La elección del sistema depende del tipo de franja, del soporte disponible, de la resistencia EI requerida y de las condiciones de la obra. Lo determinante es que el conjunto instalado disponga de clasificación de resistencia al fuego y se ejecute conforme a las condiciones del ensayo, ya que un montaje incorrecto anula las prestaciones del material.
Franjas cortafuegos frente a sellados cortafuegos
Es un error frecuente confundir ambos conceptos. Una franja cortafuegos es una banda continua de material que forma parte de un elemento constructivo grande (fachada, cubierta, medianera) para frenar la propagación a lo largo de una superficie. Un sellado cortafuegos, en cambio, resuelve las penetraciones y juntas: el hueco por donde pasa un tubo, una bandeja de cables o un conducto a través de un muro o forjado sectorizador.
Dicho de otro modo: la franja crea la barrera, y el sellado tapa los agujeros que la atraviesan. Ambos son imprescindibles y complementarios; de nada sirve una compartimentación perfecta si las instalaciones que la cruzan dejan huecos sin proteger. Si quieres profundizar, hemos explicado en detalle qué son los sellados cortafuegos y por qué son imprescindibles.
Mantenimiento e inspección de las franjas
La protección pasiva no es un elemento que se instale y se olvide. Con el paso del tiempo, las obras de reforma, el paso de nuevas instalaciones o el simple deterioro pueden comprometer la continuidad de una franja. Por eso el mantenimiento periódico es esencial:
- Revisar la continuidad de la franja: que no existan roturas, desprendimientos del mortero, fisuras ni huecos abiertos por reformas posteriores.
- Comprobar que ninguna instalación nueva (climatización, cableado, fontanería) haya atravesado la franja sin el sellado correspondiente.
- Verificar el estado de los paneles y anclajes en franjas de cubierta, especialmente expuestas a la intemperie y a las dilataciones.
- Documentar cada inspección para acreditar el mantenimiento ante una eventual revisión de la Administración o de la compañía aseguradora.
En establecimientos industriales, además, el propio RSCIEI y la normativa de mantenimiento de instalaciones de protección contra incendios obligan a un seguimiento continuado del estado de la sectorización.
Certificación
Toda franja cortafuegos debe quedar respaldada por documentación que acredite sus prestaciones: fichas técnicas y marcado de los productos, informes de clasificación de resistencia al fuego según las normas europeas aplicables y un certificado de instalación emitido por la empresa que ejecuta los trabajos.
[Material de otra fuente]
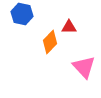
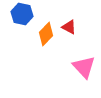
red triangle: rotated 28 degrees clockwise
orange diamond: moved 4 px left, 8 px up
Esta documentación es la que permite demostrar, ante la propiedad, la Administración o la aseguradora, que la compartimentación cumple lo exigido por el CTE DB-SI o el RSCIEI. Sin certificación, aunque el material sea el correcto, no hay forma de acreditar que la protección es válida.
Conclusión
Las franjas cortafuegos son una pieza clave de la estrategia de compartimentación de cualquier edificio y, muy especialmente, de las naves industriales. Entender qué exige el CTE DB-SI y el RSCIEI, elegir el sistema adecuado (mortero sobre nervometal, paneles o lana de roca), no confundirlas con los sellados y mantenerlas en el tiempo marca la diferencia entre una protección real y una que solo existe sobre el papel.